Suicide attacks have similarly shown a precipitous decline, plunging from 26 in 2018 to nine last year — with 295 and 56 deaths, respectively. 2019 also marks the first year since 2004 in which no drone strike took place. Of the 141 militants arrested last year, the highest number was from the TTP (32) followed by the Lashkar-i-Jhangvi (11).
The conclusion is incontrovertible: after nearly two decades of gut-wrenching violence that claimed thousands of innocent lives and left a trail of devastation in its wake, Pakistan has turned a corner. This has much to do with the kinetic operations that the security forces have undertaken in the northern areas.
Consider the rate of decline in civilian fatalities: in 2014 — the year that Zarb-i-Azb was launched — they numbered 2,590 — including the 141 who perished in the APS massacre. In 2015, by which time terrorist groups like the TTP were under pressure and many of their fighters on the run, 1,146 civilians had been slain.

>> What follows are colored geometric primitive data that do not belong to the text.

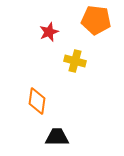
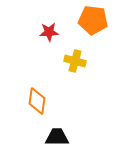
orange pentagon: moved 3 px left
red star: rotated 18 degrees clockwise
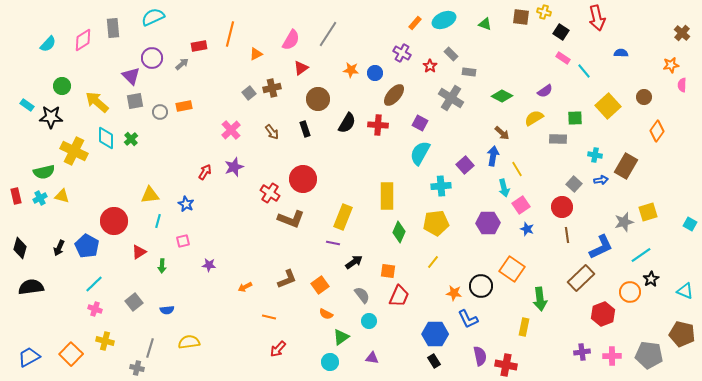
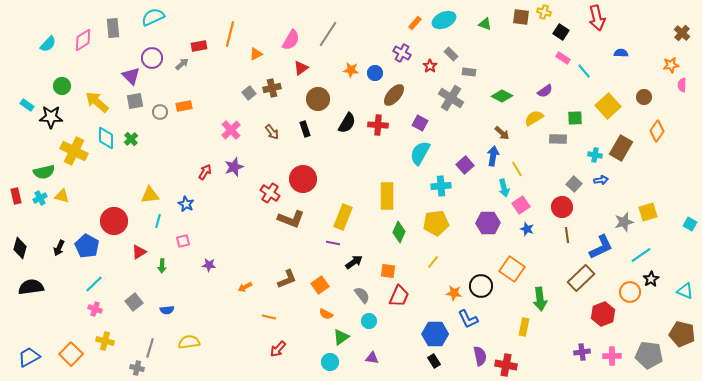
brown rectangle at (626, 166): moved 5 px left, 18 px up
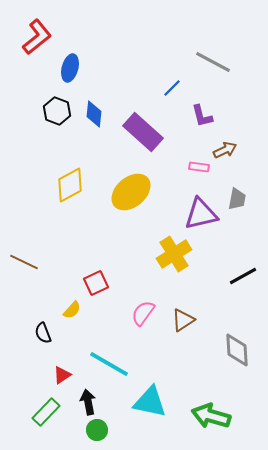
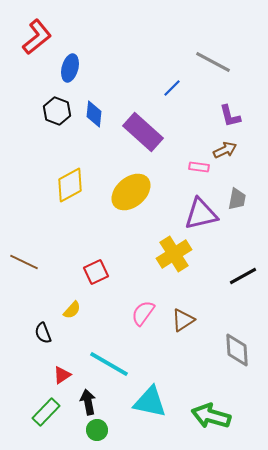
purple L-shape: moved 28 px right
red square: moved 11 px up
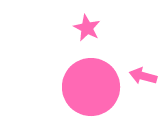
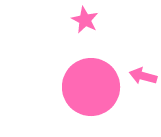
pink star: moved 2 px left, 8 px up
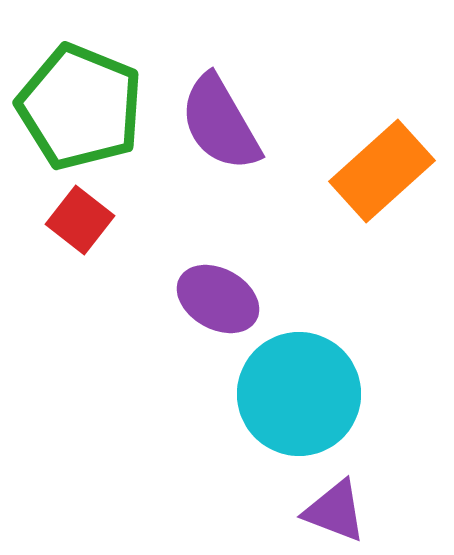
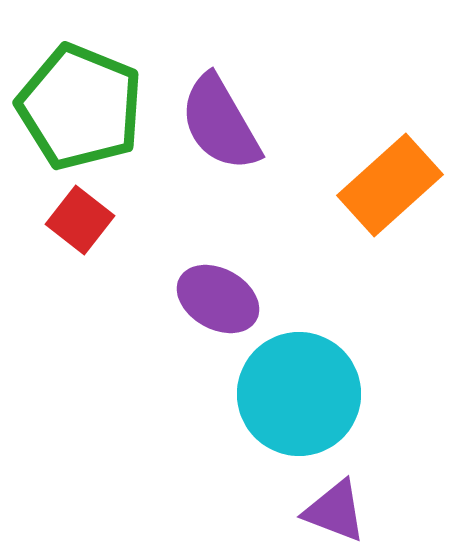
orange rectangle: moved 8 px right, 14 px down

However, the seeds of militancy will continue to produce their deadly harvest until each and every vestige of their existence has been rooted out. That takes patience and diligence from all segments of society. It was only last week that the Punjab CTD, after an operation in Gujranwala, claimed to have busted a media cell of Al Qaeda in the Indian Subcontinent.

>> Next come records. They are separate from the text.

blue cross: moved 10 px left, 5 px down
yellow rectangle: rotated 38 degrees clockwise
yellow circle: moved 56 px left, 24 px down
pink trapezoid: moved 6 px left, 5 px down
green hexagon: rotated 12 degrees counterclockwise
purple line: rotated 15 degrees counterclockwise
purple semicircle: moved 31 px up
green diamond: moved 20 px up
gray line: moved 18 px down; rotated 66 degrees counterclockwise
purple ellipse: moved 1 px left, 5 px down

A few months ago, the Sindh CTD announced it had busted a splinter cell of the AQIS in Karachi. According to the law-enforcement agency, the group comprised individuals who had returned from Afghanistan and were planning to carry out attacks in the city.
Earlier, on March 22, there was an assassination attempt on well-known religious scholar Maulana Taqi Usmani, in which three of his aides were killed. There are also geopolitical factors that in tandem with ideological objectives can spill over into our country, such as when Pakistan became a theatre for sectarian violence in a proxy war between Saudi Arabia and Iran in the 1980s.
Presently, the never-ending strife in Afghanistan and the foothold that the militant Islamic State group has found there, particularly in provinces contiguous with Pakistan, are cause for concern. We are fighting an implacable enemy and, while the latest figures are encouraging and show that the country is headed in the right direction, complacency is not an option.